# Required action:
Go through the listing and copy each line with the string "чаши".

# Records for this exercise:
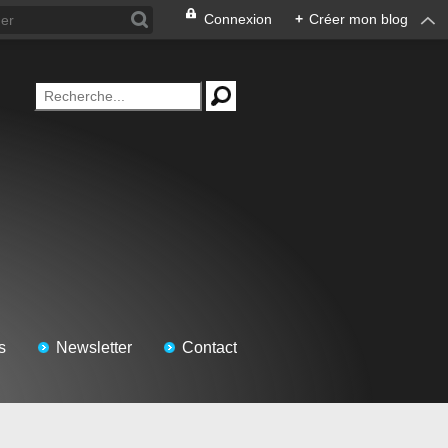
Connexion
+
Créer mon blog
s
Newsletter
Contact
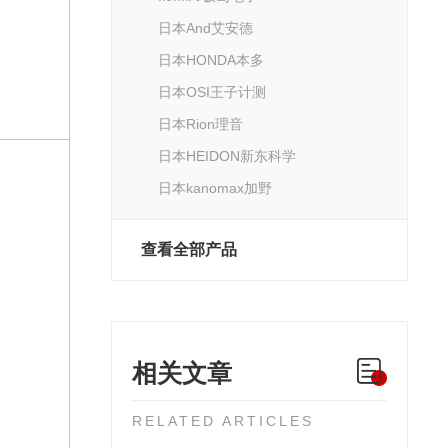
日本And艾安德
日本HONDA本多
日本OSI王子计测
日本Rion理音
日本HEIDON新东科学
日本kanomax加野
查看全部产品
相关文章
RELATED ARTICLES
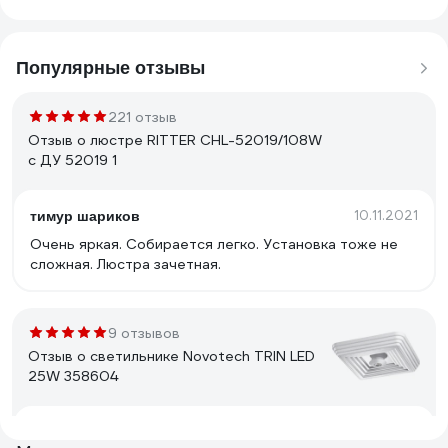
Популярные отзывы
221 отзыв
Отзыв о люстре RITTER CHL-52019/108W
с ДУ 52019 1
10.11.2021
тимур шариков
Очень яркая. Собирается легко. Установка тоже не
сложная. Люстра зачетная.
9 отзывов
Отзыв о светильнике Novotech TRIN LED
25W 358604
20.12.2023
Сергий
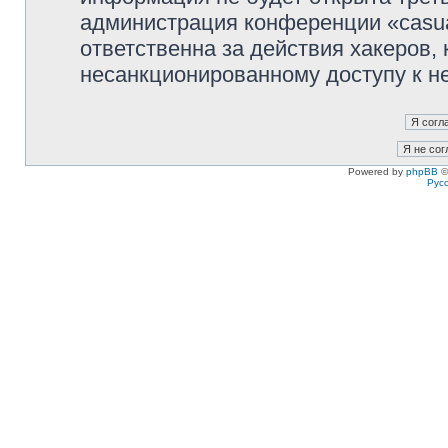
администрация конференции «casua
ответственна за действия хакеров, 
несанкционированному доступу к не
Powered by
phpBB
©
Рус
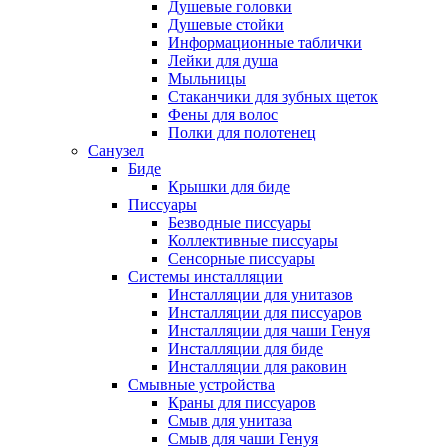
Душевые головки
Душевые стойки
Информационные таблички
Лейки для душа
Мыльницы
Стаканчики для зубных щеток
Фены для волос
Полки для полотенец
Санузел
Биде
Крышки для биде
Писсуары
Безводные писсуары
Коллективные писсуары
Сенсорные писсуары
Системы инсталляции
Инсталляции для унитазов
Инсталляции для писсуаров
Инсталляции для чаши Генуя
Инсталляции для биде
Инсталляции для раковин
Смывные устройства
Краны для писсуаров
Смыв для унитаза
Смыв для чаши Генуя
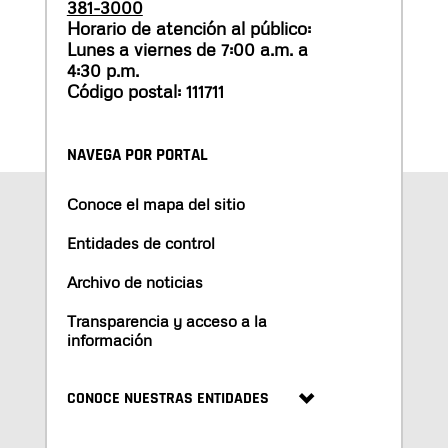
381-3000
Horario de atención al público:
Lunes a viernes de 7:00 a.m. a
4:30 p.m.
Código postal: 111711
NAVEGA POR PORTAL
Conoce el mapa del sitio
Entidades de control
Archivo de noticias
Transparencia y acceso a la
información
CONOCE NUESTRAS ENTIDADES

# Response below:
Инсталляции для чаши Генуя
Смыв для чаши Генуя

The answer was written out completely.